The role of tropomyosin isoforms and phosphorylation in force generation in thin-filament reconstituted bovine cardiac muscle fibres
- First Online:
- Cite this article as:
- Lu, X., Heeley, D.H., Smillie, L.B. et al. J Muscle Res Cell Motil (2010) 31: 93. doi:10.1007/s10974-010-9213-x
The thin filament extraction and reconstitution protocol was used to investigate the functional roles of tropomyosin (Tm) isoforms and phosphorylation in bovine myocardium.
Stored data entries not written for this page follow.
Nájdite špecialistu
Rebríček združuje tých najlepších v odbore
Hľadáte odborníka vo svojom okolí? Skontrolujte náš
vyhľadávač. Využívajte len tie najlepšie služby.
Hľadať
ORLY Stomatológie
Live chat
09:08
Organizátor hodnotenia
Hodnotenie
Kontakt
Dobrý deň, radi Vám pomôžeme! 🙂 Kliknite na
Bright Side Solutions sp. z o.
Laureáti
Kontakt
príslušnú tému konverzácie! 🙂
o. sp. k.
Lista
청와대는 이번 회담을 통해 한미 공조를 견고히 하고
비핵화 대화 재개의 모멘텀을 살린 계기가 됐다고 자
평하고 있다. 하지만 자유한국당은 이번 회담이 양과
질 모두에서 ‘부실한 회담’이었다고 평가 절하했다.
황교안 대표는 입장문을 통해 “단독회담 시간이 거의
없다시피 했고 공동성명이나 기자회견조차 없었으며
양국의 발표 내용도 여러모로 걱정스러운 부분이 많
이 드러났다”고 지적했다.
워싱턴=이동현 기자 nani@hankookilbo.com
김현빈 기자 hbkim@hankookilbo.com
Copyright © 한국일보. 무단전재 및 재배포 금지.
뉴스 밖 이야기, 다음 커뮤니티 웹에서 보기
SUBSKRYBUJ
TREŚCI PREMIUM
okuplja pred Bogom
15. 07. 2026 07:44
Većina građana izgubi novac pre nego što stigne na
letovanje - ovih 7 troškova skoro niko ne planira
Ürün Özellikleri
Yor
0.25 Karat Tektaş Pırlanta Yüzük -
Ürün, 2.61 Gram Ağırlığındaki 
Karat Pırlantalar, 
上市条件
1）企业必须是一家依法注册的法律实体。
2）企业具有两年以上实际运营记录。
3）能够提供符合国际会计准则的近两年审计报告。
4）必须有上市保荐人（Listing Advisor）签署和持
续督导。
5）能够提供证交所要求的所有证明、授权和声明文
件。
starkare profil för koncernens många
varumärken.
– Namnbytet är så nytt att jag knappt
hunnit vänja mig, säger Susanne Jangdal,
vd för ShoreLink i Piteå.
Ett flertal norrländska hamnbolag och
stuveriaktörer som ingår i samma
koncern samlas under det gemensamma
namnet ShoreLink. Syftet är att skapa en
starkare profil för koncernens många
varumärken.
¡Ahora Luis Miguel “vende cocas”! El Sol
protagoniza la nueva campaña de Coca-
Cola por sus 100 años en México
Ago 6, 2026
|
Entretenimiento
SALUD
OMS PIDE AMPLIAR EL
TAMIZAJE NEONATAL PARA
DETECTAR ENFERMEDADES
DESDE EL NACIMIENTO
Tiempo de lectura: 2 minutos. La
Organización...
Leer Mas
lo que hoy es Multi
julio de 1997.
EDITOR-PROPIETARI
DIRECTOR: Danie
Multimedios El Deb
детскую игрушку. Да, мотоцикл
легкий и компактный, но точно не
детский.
The thin filament was extracted by gelsolin, reconstituted with G-actin, and further reconstituted with cardiac troponin together with one of three Tm varieties: phosphorylated αTm (αTm.P), dephosphorylated αTm (αTm.deP), and dephosphorylated βTm (βTm.deP). The effects of Ca, phosphate, MgATP and MgADP concentrations were examined in the reconstituted fibres at pH 7.0 and 25°C. Our data show that Ca2+ sensitivity (pCa50: half saturation point) was increased by 0.19 ± 0.07 units when βTm.deP was used instead of αTm.deP (P < 0.05), and by 0.27 ± 0.06 units when phosphorylated αTm was used (P < 0.005). The cooperativity (Hill factor) decreased (but insignificantly) from 3.2 ± 0.3 (5) to 2.8 ± 0.2 (7) with phosphorylation. The cooperativity decreased significantly from 3.2 ± 0.3 (5) to 2.1 ± 0.2 (9) with isoform change from αTm.deP to βTm.deP. There was no significant difference in isometric tension or stiffness between αTm.P, αTm.deP, and βTm.deP muscle fibres at saturating [Ca2+] or after rigor induction. Based on the six-state cross-bridge model, sinusoidal analysis indicated that the equilibrium constants of elementary steps differed up to 1.7× between αTm.deP and βTm.deP, and up to 2.0× between αTm.deP and αTm.P. The rate constants differed up to 1.5× between αTm.deP and βTm.deP, and up to 2.4× between αTm.deP and αTm.P. We conclude that tension and stiffness per cross-bridge are not significantly different among the three muscle models.